CRITICAL NOTES.—

Joshua 2:22. Abode there three days] One clear day, and part of two others. The spies were probably sent out on the sixth of Abib; on the evening of the same day as that on which they arrived at Jericho they escaped to the mountain; they waited in hiding there throughout the next day, and through the night and the day and the greater part of the night following, when they returned to Joshua, and made their report.

MAIN HOMILETICS OF THE PARAGRAPH.— Joshua 2:22

WITH AND “WITHOUT GOD IN THE WORLD”

I. He who watches and works without God, watches and works in vain. The king of Jericho had sent to take the spies, but they escaped out of his hand; “the pursuers sought them throughout all the way, but found them not.” “Except the Lord keep the city, the watchman waketh but in vain;” so, apparently, out of the rich experience of his life the aged David counselled his son and successor in “The Song of degrees for Solomon.” The children of God, when they are without the presence of their heavenly Father, labour as much in vain as the greatest idolater or infidel. The king of Jericho and his pursuers fail; equally do the Israelites themselves, when a week or two later they go up without God against Ai. Moses well said, “If Thy presence go not with us, carry us not up hence.”

II. He who goes out under the care of God is safe from the wrath of man. If Rebekah and Jacob had not lied, the younger son would still have inherited the blessing. The promise of God needed no falsehood of men to make it into a truth. If Rahab had said only the thing which was right, God could with equal ease have secured the safety of these His two servants. Even had it been otherwise, they had been no less safe; they fall well, who fall into their Father’s arms. Where God does not bless our righteous efforts to preserve ourselves, we need not seek safety in sin. Those were noble blushes which rose on the face of Ezra, when he said, “I was ashamed to require of the king a band of men and horsemen to help us against the enemy in the way” (cf. Ezra 8:21). Paul in his perils; Luther at Worms; Wesley preaching under threats of violence and falling stones.
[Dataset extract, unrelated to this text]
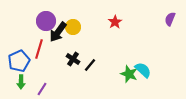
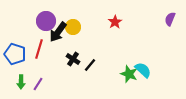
blue pentagon: moved 4 px left, 7 px up; rotated 30 degrees counterclockwise
purple line: moved 4 px left, 5 px up
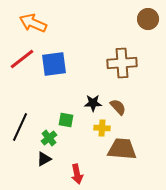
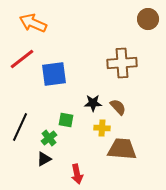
blue square: moved 10 px down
III. He who reports the goodness and faithfulness of the Lord can never report too confidently or too cheerfully. The ten spies had given the report of fear; these give the report of faith. The giants and the Anakim were probably as huge as they were forty years before, the cities walled up as near to heaven, and the Israelites no larger than they were formerly; but where fear then saw grasshoppers in the presence of giants, faith said now, “Truly the Lord hath delivered into our hands all the land.” The message of these two men to Joshua was full of confidence, full of cheerfulness, and full of praise. They thanked God for victories yet to come.

1. He who makes the best of everything which concerns God, serves God and men much better than he who is timid and doubting and depressed. It is quite possible to make too much of the work of men; we cannot well over-report God. Too many modern servants are far more like the ten spies than the two.
2. A bad report of Divine things is not only injurious to others, but most harmful to ourselves. Good Bp. Hall well said, “Our success or discomfiture begins ever at the heart. A man’s inward disposition doth more than presage the event. If Satan sees us once faint, he gives himself the day. There is no way to safety, but that our hearts be the last that shall yield.” We have need to keep our heart with all diligence; for out of it, even in this sense, there are issues of life. The glad confidence in Christ which some constantly manifest carries its own reward; for “the joy of the Lord is their strength,” and hardly less strength to all who are sufficiently with them to catch the enthusiasm of their praise.